In [1]:
import numpy as np
import logging
import tensorflow as tf

from cleverhans.utils_mnist import data_mnist
from cleverhans.utils import to_categorical
from cleverhans.utils import set_log_level
from cleverhans.utils_tf import model_train, model_eval, batch_eval
from cleverhans.attacks import FastGradientMethod, SaliencyMapMethod
from cleverhans.attacks_tf import jacobian_graph, jacobian_augmentation

from cleverhans_tutorials.tutorial_models import make_basic_cnn, MLP
from cleverhans_tutorials.tutorial_models import Flatten, Linear, ReLU, Softmax

from ipywidgets import interact, fixed
from pprint import pprint
import matplotlib.pyplot as plt

In [2]:
??make_basic_cnn

In [3]:
def prep_attacked_model(sess, x, y, X_train, Y_train, X_test, Y_test,
              nb_epochs, batch_size, learning_rate,
              rng):
    # Define TF model graph (for the black-box model)
    model = make_basic_cnn()
    predictions = model(x)
    print("Defined TensorFlow model graph.")
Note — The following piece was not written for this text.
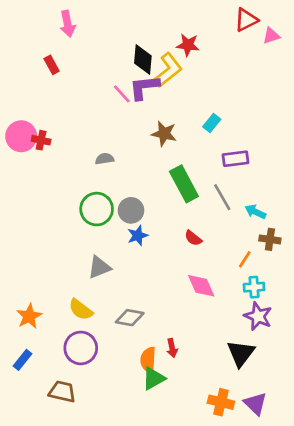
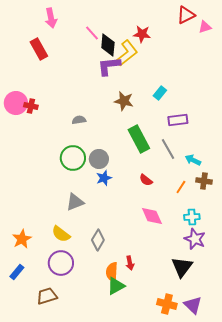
red rectangle: (52, 65) -> (39, 49), size x1.5
pink line: (122, 94) -> (92, 33), moved
orange line: (245, 259) -> (181, 187), moved
gray diamond: (130, 318) -> (98, 240), turned -70
brown trapezoid: (62, 392) -> (47, 296), turned -30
    # Train an MNIST model
    train_params = {
        'nb_epochs': nb_epochs,
        'batch_size': batch_size,
        'learning_rate': learning_rate
    }
    model_train(sess, x, y, predictions, X_train, Y_train, verbose=False,
                args=train_params, rng=rng)

    # Print out the accuracy on legitimate data
    eval_params = {'batch_size': batch_size}
    accuracy = model_eval(sess, x, y, predictions, X_test, Y_test,
                          args=eval_params)
    print('Test accuracy of black-box on legitimate test '
          'examples: ' + str(accuracy))

    return model, predictions, accuracy

In [4]:
set_log_level(logging.DEBUG)
accuracies = {}
sess = tf.Session()

In [5]:
train_start=0
train_end=60000
test_start=0
test_end=10000
nb_classes=10
batch_size=128
learning_rate=0.001
nb_epochs=10
holdout=150
data_aug=6
nb_epochs_s=10
lmbda=0.1

In [6]:
X_train, Y_train, X_test, Y_test = data_mnist(train_start=train_start,
                                              train_end=train_end,
                                              test_start=test_start,
                                              test_end=test_end)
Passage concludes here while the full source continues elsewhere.